Allereerst moet worden opgemerkt dat de heer Enschede geen banden heeft met de drukkerij van Joh. Enschede & Zonen te Haarlem, zoals in het oorspronkelijke artikel is aangegeven. Wel was hij de auteur van een lijst van Nederlandse fiscale zegels uit 1952, gebaseerd op zijn verzameling.

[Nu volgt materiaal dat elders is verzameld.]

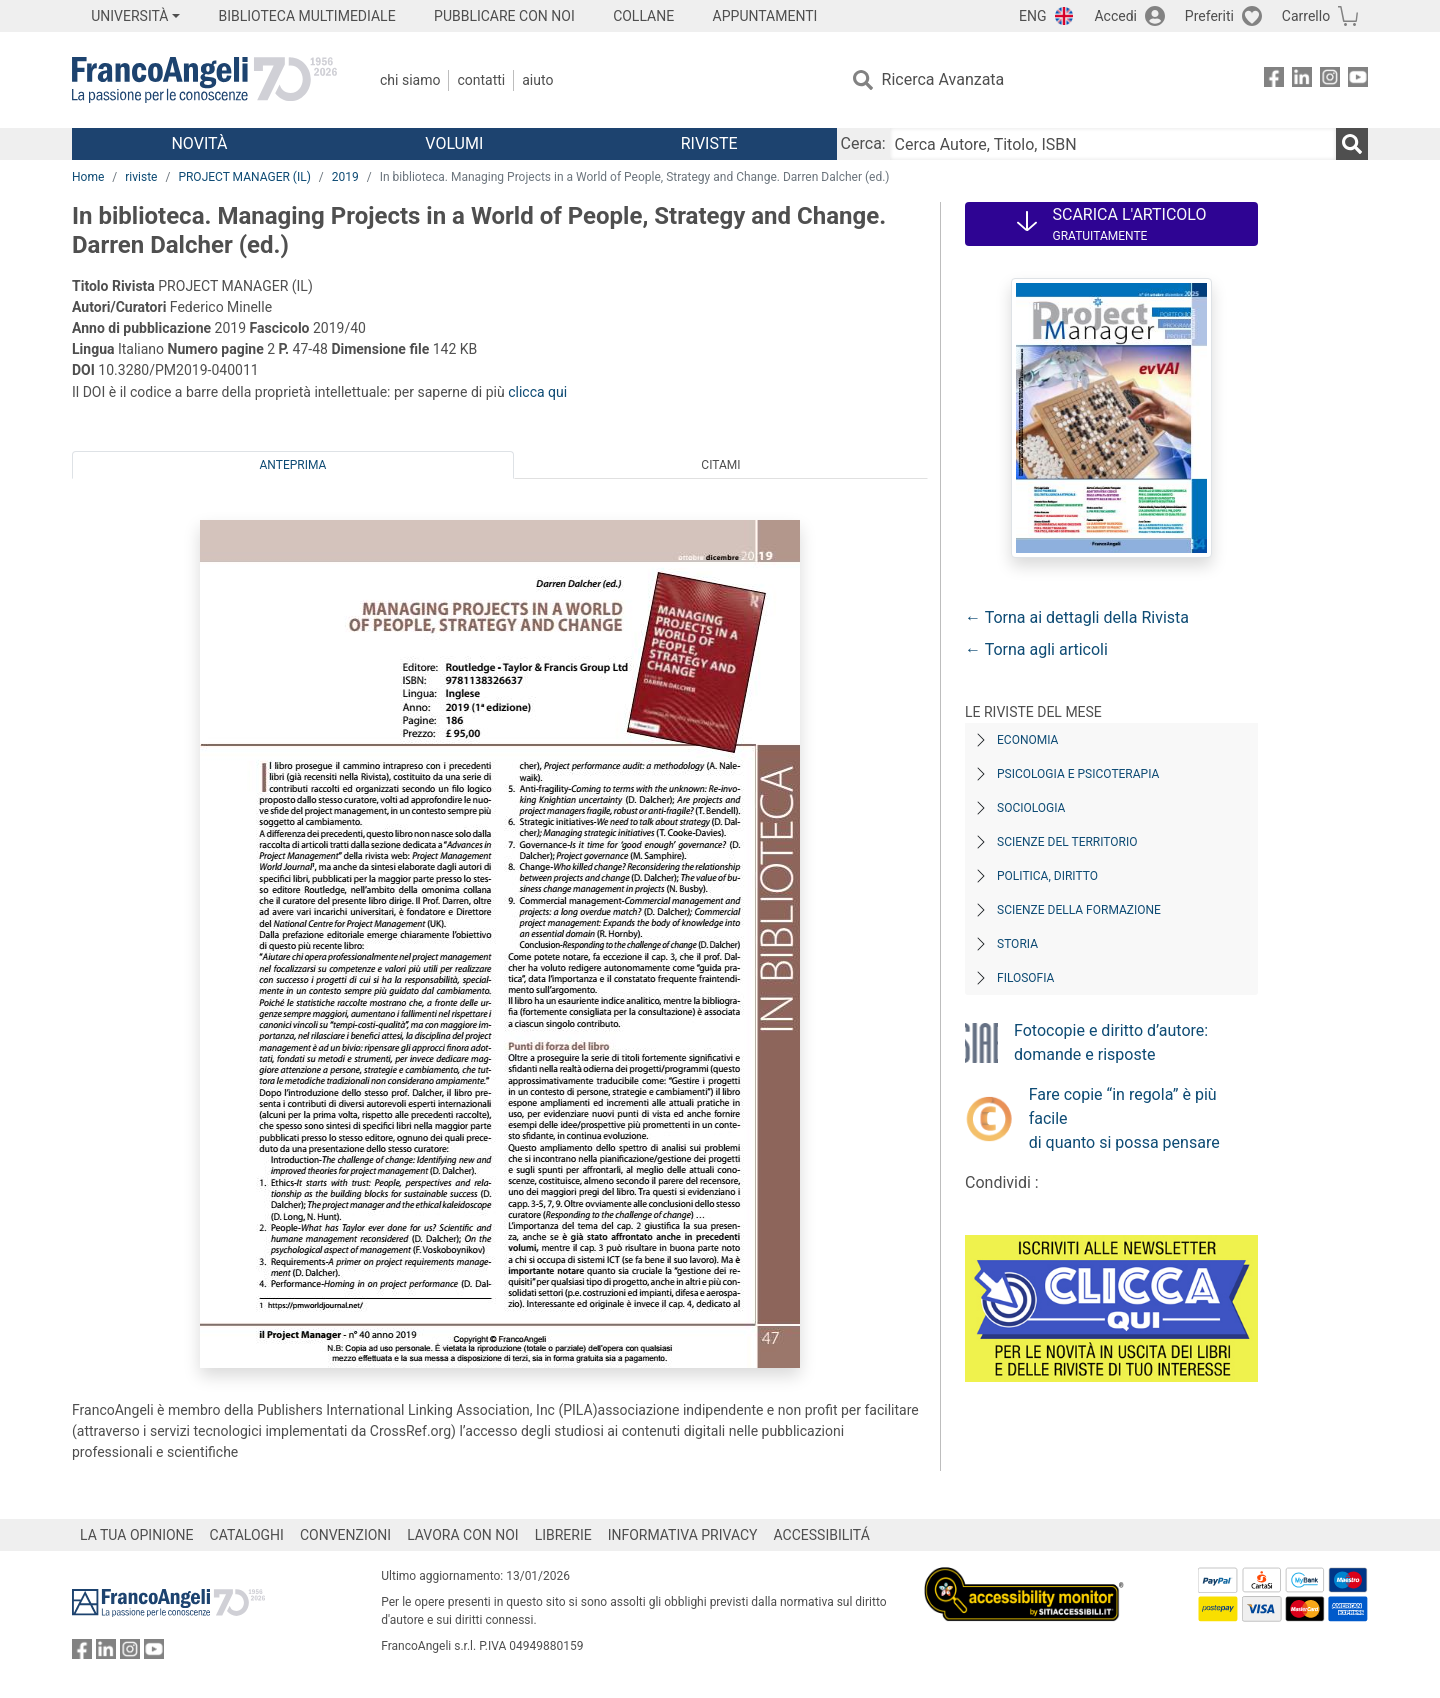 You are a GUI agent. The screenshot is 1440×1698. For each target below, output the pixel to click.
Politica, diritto (1047, 876)
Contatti (481, 80)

In 1941 nam de Duitse bezettingsregering in Nederland veel van de kleine schepen in beslag die de Rijn en diverse binnenwateren bevoeren. Het plan was om ze te repareren en uit te rusten om ze zeewaardig te maken voor een invasie van Groot-Brittannië. Het plan was vanaf het begin gedoemd te mislukken, omdat de schepen absoluut niet zeewaardig waren.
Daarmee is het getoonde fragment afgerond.